Group level credible intervals hierarchical linear regression

I’ve written a couple PYMC3 hierarchical linear regressions, and I want to check my intuition around them and how credible intervals expand and contract at the group level when making predictions.

Data Generation

def build_toy_data_set():
    def calc_line(x_length, y_int, slope, noise):
        return y_int + np.log(np.arange(1, x_length)) * slope + np.random.normal(0, noise, len(np.arange(1,x_length)))
    
    def make_df(x_length, level_1, level_2, y_int, slope, noise):
        return pd.DataFrame({
                'level_1':level_1,
                'x':np.arange(1, x_length),
                'level_2':level_2,
                'y': calc_line(x_length, y_int, slope, noise)
            })
    df = pd.DataFrame()
    df = df.append(
        make_df(
            x_length=100,
            level_1=1, 
            level_2=0, 
            y_int=0.4, 
            slope=-0.05, 
            noise=0.04
        )
    )
    df = df.append(
        make_df(
            x_length=100,
            level_1=1, 
            level_2=1, 
            y_int=0.5, 
            slope=-0.1, 
            noise=0.5
        )
    )   
    df = df.append(
        make_df(
            x_length=100,
            level_1=1, 
            level_2=2, 
            y_int=0.2, 
            slope=-0.01, 
            noise=0.02
        )
    )
    df['x_log'] = np.log(df['x'])
    return df.reset_index(drop=True)

Here is what the data looks like for my run:
image

Right now level 1 is just ignored, and the model estimates parameters for level 2 only.

First Model

    level_2_count = len(df['level_2'].unique())
    with pm.Model() as model:
        mu_a = pm.Normal('mu_a', mu=0., sigma=1)
        sigma_a = pm.HalfCauchy('sigma_a', beta=5)
        mu_b = pm.Normal('mu_b', mu=0., sigma=1)
        sigma_b = pm.HalfCauchy('sigma_b', beta=5)
        
        y_int = pm.Normal('y_int', mu=0, sigma=1, shape=level_2_count)
        slope = pm.Normal('slope', mu=0, sigma=1, shape=level_2_count)
        eps = pm.HalfCauchy('eps', 1.)
        
        y = y_int[df['level_2'].values] + slope[df['level_2'].values]*df['x_log'].values
        y_like = pm.Normal('y_like', 
                           mu=y,
                           sigma=eps,
                           observed=df['y'])

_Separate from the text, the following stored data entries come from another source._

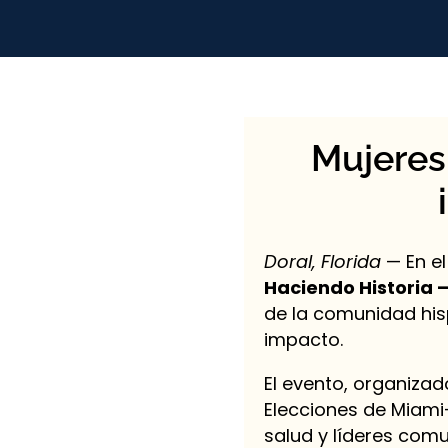
Mujeres
Doral, Florida
— En el
Haciendo Historia –
de la comunidad hisp
impacto.
El evento, organiza
Elecciones de Miami
salud y líderes comu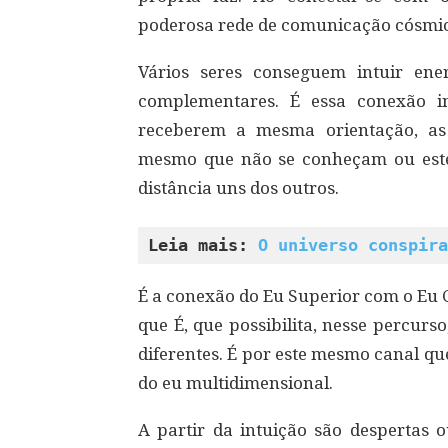
poderosa rede de comunicação cósmi
Vários seres conseguem intuir ene
complementares. É essa conexão in
receberem a mesma orientação, a
mesmo que não se conheçam ou estej
distância uns dos outros.
Leia mais: 
O universo conspira
É a conexão do Eu Superior com o Eu 
que É, que possibilita, nesse percur
diferentes. É por este mesmo canal qu
do eu multidimensional.
A partir da intuição são despertas o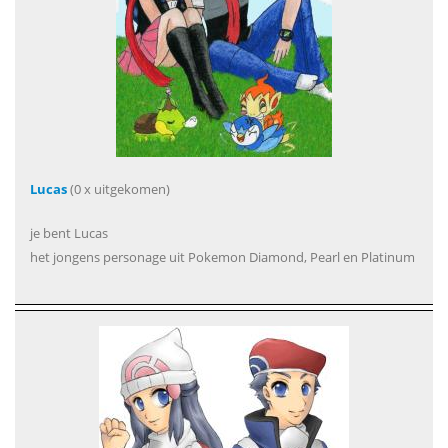
Lucas
(0 x uitgekomen)
je bent Lucas
het jongens personage uit Pokemon Diamond, Pearl en Platinum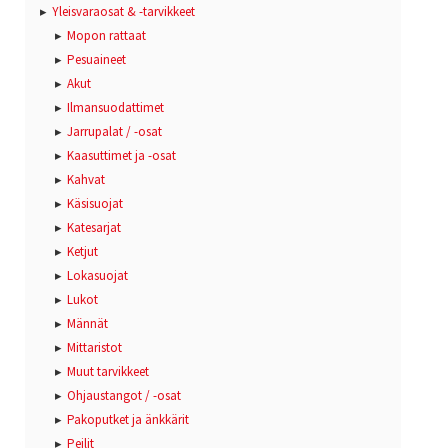
Yleisvaraosat & -tarvikkeet
Mopon rattaat
Pesuaineet
Akut
Ilmansuodattimet
Jarrupalat / -osat
Kaasuttimet ja -osat
Kahvat
Käsisuojat
Katesarjat
Ketjut
Lokasuojat
Lukot
Männät
Mittaristot
Muut tarvikkeet
Ohjaustangot / -osat
Pakoputket ja änkkärit
Peilit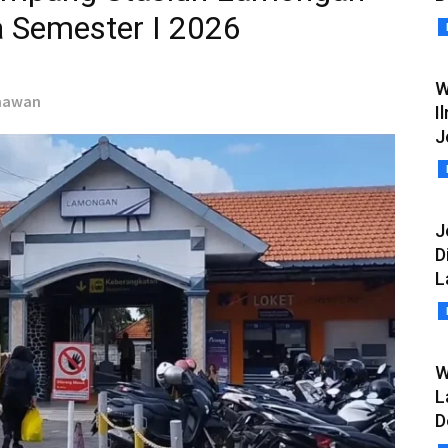
a Semester I 2026
W
rmawan
I
J
J
D
L
W
L
D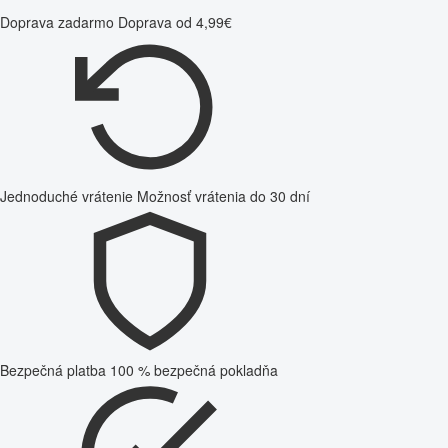
Doprava zadarmo
Doprava od 4,99€
Jednoduché vrátenie
Možnosť vrátenia do 30 dní
Bezpečná platba
100 % bezpečná pokladňa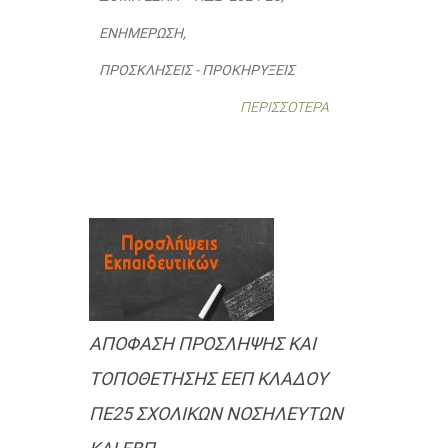
ΕΝΗΜΈΡΩΣΗ
,
ΠΡΟΣΚΛΉΣΕΙΣ - ΠΡΟΚΗΡΎΞΕΙΣ
ΠΕΡΙΣΣΌΤΕΡΑ
ΑΠΟΦΑΣΗ ΠΡΟΣΛΗΨΗΣ ΚΑΙ
ΤΟΠΟΘΕΤΗΣΗΣ ΕΕΠ ΚΛΑΔΟΥ
ΠΕ25 ΣΧΟΛΙΚΩΝ ΝΟΣΗΛΕΥΤΩΝ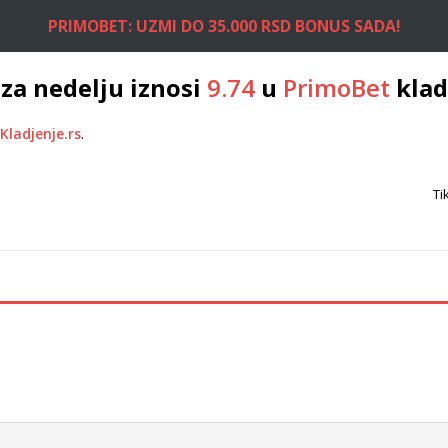
PRIMOBET: UZMI DO 35.000 RSD BONUS SADA!
za nedelju iznosi
9.74
u
PrimoBet
klad
Kladjenje.rs
.
Ti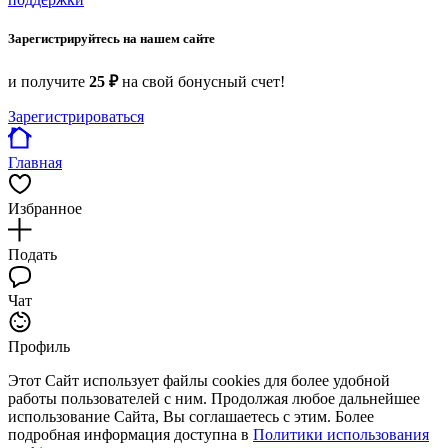
Зарегистрируйтесь на нашем сайте
и получите
25 ₽
на свой бонусный счет!
Зарегистрироваться
Главная
Избранное
Подать
Чат
Профиль
Этот Сайт использует файлы cookies для более удобной
работы пользователей с ним. Продолжая любое дальнейшее
использование Сайта, Вы соглашаетесь с этим. Более
подробная информация доступна в
Политики использования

When I predict with this model, this is what the ppc outputs look like:
image
image
image

It’s clear to me that the uncertainty isn’t being captured at the group level, so I decided to allow eps to vary by group:

Second Model

    level_2_count = len(df['level_2'].unique())
    with pm.Model() as model:
        mu_a = pm.Normal('mu_a', mu=0., sigma=1)
        sigma_a = pm.HalfCauchy('sigma_a', beta=5)
        mu_b = pm.Normal('mu_b', mu=0., sigma=1)
        sigma_b = pm.HalfCauchy('sigma_b', beta=5)
        
        y_int = pm.Normal('y_int', mu=0, sigma=1, shape=level_2_count)
        slope = pm.Normal('slope', mu=0, sigma=1, shape=level_2_count)
        eps = pm.HalfCauchy('eps', 1., shape=level_2_count)
        
        y = y_int[df['level_2'].values] + slope[df['level_2'].values]*df['x_log'].values
        y_like = pm.Normal('y_like', 
                           mu=y,
                           sigma=eps[df['level_2'].values],
                           observed=df['y'])

Which yields:
image
image
image

Which is great, however I’m not sure this is the right way to do this. The reason I say that is because when I scale this up to my full dataset, the model takes FOREVER to fit. It also stalls out due to zero derivatives of RVs. For more context, my full data set is much noisier, and the groups are all of different sizes.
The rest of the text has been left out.